Control flow

Dr.Jit can trace control flow statements like loops, conditionals, and indirect jumps if they are expressed in a compatible manner.

First, let’s see what can go wrong when doing this naively. The Python snippet below is meant to compute the population count (i.e., the number of bits set to 1) per element of an integer sequence:

from drjit.auto import Int

def popcnt(i: Int):
    '''Count the number of active bits in ``i``'''
    j = Int(0)
    while i != 0:  # While there are remaining active bits
        j += i & 1 # Increment counter 'j' if current bit active
        i = i // 2 # Shift bits of 'i' to the right
    return j

print(popcnt(dr.arange(Int, 1024)))

However, running it fails with an error message:

Traceback (most recent call last):
  File "popcnt.py", line 12, in <module>
    print(popcnt(dr.arange(Int, 1024)))
          ^^^^^^^^^^^^^^^^^^^^^^^^^^^^
  File "popcnt.py", line 7, in popcnt
    while i != 0:
          ^^^^^^
RuntimeError: drjit.llvm.Bool.__bool__(): implicit conversion to 'bool' ↵
requires an array with at most 1 element (this one has 1024 elements).

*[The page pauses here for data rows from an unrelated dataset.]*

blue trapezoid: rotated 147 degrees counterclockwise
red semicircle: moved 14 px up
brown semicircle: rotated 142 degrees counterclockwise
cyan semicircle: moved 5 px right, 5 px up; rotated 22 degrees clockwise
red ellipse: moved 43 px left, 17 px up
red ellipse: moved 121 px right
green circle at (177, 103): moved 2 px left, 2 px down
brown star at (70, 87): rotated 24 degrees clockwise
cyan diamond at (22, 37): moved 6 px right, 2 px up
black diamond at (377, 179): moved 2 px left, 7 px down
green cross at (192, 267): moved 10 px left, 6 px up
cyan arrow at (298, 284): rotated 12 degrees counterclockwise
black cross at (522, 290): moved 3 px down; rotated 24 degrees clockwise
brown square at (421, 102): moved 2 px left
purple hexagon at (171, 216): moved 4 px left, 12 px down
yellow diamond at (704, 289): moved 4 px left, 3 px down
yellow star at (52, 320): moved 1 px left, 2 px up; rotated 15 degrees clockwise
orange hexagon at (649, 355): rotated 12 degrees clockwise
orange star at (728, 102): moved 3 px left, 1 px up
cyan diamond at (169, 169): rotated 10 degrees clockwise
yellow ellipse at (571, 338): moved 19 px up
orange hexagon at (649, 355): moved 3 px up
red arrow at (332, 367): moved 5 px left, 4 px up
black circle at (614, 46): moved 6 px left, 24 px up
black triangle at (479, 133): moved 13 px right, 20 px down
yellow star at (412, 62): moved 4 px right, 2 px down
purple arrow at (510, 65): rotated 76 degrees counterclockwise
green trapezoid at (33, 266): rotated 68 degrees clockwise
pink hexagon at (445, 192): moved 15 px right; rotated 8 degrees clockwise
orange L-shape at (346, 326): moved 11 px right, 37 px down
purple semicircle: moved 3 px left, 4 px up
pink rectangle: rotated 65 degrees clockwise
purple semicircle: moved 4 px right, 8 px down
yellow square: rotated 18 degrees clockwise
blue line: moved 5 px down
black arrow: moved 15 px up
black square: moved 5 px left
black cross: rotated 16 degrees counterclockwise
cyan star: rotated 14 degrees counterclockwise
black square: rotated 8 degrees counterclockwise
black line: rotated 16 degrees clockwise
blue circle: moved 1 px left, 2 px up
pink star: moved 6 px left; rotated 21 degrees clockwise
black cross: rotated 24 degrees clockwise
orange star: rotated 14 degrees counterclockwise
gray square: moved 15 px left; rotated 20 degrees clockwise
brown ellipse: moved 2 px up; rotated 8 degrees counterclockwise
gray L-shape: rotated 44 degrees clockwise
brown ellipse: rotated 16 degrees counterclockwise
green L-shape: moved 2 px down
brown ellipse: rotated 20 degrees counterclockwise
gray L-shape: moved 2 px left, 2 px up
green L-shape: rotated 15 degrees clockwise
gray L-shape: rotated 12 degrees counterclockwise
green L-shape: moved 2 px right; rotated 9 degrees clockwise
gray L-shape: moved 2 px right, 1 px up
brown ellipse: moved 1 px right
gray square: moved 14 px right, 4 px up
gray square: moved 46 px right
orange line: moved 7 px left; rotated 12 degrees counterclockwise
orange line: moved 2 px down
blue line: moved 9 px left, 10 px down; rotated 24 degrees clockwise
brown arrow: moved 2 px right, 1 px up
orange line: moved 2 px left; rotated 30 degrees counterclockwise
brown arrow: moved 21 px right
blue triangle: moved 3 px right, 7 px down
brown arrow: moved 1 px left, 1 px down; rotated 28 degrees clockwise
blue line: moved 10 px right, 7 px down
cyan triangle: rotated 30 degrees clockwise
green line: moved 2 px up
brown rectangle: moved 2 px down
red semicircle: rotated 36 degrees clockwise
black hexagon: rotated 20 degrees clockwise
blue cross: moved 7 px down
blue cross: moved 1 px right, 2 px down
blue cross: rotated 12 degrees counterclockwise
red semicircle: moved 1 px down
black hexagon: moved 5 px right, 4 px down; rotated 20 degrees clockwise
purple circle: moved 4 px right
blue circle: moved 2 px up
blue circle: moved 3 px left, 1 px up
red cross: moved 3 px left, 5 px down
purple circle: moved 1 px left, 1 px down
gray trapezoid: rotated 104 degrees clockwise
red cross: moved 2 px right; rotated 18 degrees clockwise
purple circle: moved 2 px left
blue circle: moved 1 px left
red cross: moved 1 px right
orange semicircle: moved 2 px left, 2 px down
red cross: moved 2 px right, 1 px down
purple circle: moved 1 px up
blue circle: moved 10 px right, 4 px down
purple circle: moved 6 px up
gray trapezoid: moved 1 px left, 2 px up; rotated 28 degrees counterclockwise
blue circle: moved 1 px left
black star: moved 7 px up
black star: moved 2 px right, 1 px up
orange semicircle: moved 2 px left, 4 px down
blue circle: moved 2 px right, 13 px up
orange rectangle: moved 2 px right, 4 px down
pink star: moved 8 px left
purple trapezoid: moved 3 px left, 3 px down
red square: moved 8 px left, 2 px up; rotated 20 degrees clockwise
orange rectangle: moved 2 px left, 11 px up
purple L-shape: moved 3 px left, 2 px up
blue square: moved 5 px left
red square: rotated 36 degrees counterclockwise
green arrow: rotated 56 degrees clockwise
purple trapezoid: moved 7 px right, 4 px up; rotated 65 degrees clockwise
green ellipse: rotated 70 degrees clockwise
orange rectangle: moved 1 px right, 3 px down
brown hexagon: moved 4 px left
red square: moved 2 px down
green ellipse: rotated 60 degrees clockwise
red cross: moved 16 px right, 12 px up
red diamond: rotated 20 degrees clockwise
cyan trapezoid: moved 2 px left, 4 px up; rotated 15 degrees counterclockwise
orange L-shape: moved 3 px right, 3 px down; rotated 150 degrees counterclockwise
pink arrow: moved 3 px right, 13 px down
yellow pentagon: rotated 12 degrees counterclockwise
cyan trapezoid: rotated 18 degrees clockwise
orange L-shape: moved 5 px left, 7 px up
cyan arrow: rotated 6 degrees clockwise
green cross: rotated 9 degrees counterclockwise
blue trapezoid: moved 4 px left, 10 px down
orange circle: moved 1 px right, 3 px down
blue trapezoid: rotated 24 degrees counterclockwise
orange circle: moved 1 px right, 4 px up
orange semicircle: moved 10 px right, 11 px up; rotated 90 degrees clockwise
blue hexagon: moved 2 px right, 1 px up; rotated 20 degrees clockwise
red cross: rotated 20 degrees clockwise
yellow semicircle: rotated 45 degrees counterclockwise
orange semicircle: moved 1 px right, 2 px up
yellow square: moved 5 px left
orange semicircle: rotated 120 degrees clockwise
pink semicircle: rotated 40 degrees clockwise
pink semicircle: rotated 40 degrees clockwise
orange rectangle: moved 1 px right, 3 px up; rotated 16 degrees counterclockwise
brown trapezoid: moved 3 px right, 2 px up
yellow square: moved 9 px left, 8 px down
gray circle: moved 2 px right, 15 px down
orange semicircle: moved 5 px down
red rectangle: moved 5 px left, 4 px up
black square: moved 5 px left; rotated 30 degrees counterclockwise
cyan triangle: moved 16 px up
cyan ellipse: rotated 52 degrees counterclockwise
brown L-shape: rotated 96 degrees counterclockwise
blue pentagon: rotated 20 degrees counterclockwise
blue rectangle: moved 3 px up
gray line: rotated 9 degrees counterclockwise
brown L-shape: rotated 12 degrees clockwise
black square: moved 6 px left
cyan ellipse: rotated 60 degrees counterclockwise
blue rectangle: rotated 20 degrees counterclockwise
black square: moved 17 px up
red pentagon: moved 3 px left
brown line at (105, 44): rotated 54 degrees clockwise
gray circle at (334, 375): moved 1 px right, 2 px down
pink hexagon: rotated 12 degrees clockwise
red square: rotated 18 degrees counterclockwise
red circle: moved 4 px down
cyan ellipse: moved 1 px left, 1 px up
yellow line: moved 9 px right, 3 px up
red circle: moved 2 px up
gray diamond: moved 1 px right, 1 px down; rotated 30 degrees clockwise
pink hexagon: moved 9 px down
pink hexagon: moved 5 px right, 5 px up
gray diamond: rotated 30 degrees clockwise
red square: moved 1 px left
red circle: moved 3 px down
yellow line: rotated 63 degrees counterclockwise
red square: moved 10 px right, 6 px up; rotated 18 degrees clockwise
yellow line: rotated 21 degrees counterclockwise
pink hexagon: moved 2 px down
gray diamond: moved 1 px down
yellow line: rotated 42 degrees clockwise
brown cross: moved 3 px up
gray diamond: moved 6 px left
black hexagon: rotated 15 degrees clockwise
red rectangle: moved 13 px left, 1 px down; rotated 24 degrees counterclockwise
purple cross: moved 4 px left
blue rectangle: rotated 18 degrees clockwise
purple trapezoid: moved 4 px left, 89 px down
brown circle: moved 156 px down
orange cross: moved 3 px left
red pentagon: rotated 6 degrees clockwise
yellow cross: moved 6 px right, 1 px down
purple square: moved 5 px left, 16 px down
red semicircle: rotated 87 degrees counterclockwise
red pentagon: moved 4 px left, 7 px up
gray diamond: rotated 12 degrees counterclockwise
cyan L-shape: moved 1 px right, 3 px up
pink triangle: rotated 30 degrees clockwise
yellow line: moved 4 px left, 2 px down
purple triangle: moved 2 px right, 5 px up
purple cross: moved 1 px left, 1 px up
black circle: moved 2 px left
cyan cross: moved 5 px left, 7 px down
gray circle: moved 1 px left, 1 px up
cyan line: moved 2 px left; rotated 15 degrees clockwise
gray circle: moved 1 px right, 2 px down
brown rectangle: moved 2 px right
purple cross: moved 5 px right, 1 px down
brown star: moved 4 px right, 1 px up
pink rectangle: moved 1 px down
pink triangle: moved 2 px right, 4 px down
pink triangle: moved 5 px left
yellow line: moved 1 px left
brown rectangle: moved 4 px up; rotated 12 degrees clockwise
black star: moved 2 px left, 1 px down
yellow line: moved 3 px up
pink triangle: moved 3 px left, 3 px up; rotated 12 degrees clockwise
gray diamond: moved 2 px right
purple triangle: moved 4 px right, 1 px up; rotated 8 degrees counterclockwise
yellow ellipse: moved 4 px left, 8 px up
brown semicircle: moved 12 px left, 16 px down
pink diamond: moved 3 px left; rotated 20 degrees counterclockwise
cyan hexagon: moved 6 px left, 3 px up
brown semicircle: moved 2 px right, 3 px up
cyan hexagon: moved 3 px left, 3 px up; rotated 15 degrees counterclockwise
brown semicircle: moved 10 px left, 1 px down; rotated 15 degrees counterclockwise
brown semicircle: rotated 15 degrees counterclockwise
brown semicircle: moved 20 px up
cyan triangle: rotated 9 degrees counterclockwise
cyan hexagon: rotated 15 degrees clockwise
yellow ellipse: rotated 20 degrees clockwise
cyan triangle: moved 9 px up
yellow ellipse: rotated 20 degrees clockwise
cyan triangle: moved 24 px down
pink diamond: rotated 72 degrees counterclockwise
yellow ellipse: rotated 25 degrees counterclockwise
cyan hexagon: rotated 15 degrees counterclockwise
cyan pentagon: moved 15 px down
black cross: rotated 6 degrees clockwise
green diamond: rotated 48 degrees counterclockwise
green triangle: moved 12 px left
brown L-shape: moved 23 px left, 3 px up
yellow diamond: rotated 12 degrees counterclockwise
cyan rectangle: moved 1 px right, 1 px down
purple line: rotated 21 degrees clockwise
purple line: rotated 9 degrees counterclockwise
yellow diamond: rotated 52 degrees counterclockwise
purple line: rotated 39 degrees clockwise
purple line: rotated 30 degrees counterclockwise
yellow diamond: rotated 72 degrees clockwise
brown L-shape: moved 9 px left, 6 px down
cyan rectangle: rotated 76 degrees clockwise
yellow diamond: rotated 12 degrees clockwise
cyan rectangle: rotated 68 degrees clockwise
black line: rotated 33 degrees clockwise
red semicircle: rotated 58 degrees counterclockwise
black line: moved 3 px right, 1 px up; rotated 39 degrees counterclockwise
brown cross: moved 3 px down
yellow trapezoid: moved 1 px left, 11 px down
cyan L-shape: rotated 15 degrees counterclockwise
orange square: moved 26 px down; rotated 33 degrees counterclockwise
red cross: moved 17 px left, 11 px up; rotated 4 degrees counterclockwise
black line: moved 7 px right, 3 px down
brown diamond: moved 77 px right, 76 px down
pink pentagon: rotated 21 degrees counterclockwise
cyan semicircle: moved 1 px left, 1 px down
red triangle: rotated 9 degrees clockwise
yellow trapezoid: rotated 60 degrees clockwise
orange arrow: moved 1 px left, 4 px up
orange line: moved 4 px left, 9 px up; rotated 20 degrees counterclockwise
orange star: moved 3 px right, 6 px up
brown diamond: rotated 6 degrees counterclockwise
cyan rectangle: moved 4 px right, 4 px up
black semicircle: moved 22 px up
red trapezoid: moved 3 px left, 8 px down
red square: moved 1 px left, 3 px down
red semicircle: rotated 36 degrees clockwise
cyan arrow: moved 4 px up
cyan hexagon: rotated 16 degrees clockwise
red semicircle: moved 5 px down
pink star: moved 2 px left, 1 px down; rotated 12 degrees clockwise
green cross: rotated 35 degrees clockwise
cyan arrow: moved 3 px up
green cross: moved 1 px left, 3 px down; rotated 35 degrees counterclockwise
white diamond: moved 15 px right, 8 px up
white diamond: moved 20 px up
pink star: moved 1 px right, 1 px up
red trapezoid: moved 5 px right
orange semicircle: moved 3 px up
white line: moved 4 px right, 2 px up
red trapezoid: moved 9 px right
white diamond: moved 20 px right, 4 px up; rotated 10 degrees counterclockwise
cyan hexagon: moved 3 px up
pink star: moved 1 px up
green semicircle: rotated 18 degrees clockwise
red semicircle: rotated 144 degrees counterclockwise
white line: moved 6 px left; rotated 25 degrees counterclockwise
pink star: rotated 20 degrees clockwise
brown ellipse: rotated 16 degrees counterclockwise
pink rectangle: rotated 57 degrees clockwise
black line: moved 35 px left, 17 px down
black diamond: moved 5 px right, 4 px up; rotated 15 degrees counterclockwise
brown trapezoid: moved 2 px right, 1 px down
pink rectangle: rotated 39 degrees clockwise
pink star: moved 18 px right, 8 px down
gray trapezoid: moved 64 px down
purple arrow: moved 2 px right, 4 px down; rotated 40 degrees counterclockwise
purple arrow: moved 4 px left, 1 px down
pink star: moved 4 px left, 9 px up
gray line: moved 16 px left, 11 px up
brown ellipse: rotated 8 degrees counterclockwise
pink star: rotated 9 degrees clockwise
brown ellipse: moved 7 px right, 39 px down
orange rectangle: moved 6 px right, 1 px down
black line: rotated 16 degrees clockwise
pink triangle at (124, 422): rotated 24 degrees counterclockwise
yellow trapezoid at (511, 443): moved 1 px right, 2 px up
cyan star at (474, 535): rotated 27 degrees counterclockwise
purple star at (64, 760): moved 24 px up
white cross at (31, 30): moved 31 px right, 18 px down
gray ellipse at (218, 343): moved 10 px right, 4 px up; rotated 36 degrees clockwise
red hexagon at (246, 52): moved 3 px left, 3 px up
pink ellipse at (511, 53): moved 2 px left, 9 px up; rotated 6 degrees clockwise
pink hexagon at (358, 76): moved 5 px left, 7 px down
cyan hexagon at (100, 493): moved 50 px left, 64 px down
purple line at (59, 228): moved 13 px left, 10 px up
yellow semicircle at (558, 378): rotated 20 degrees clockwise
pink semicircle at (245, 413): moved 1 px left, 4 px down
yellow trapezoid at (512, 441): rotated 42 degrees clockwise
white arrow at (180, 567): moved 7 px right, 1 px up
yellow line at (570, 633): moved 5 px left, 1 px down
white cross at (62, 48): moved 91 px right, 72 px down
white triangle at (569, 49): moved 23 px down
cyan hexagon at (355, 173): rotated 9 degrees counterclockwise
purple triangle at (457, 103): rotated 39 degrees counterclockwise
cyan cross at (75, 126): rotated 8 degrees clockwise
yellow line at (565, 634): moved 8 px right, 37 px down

Why does this happen? In the example above, i is an array of integers, hence i != 0 produces a Boolean array of component-wise comparisons.

If these values aren’t all identical, it implies that elements of i require different numbers of loop iterations. Unfortunately, this is something that regular Python simply does not support. Dr.Jit raises the alarm when it notices the user’s attempt to interpret the condition i != 0 as a Python bool.

Annotating the function with the @dr.syntax decorator (change highlighted) fixes this problem:

@dr.syntax
def popcnt(i: Int):
    ...

The script now terminates and prints the following correct output:

[0, 1, 1, .. 1018 skipped .., 9, 9, 10]

How does this work?

The @dr.syntax decorator provides syntax sugar: it takes a function as input and returns a slightly modified version of it. Most code passes through unchanged, with two exceptions: the decorator rewrites the declarations of loops and conditionals to make them compatible with tracing.

In the example above, it does this by

  1. identifying the variables modified by the loop (i and j)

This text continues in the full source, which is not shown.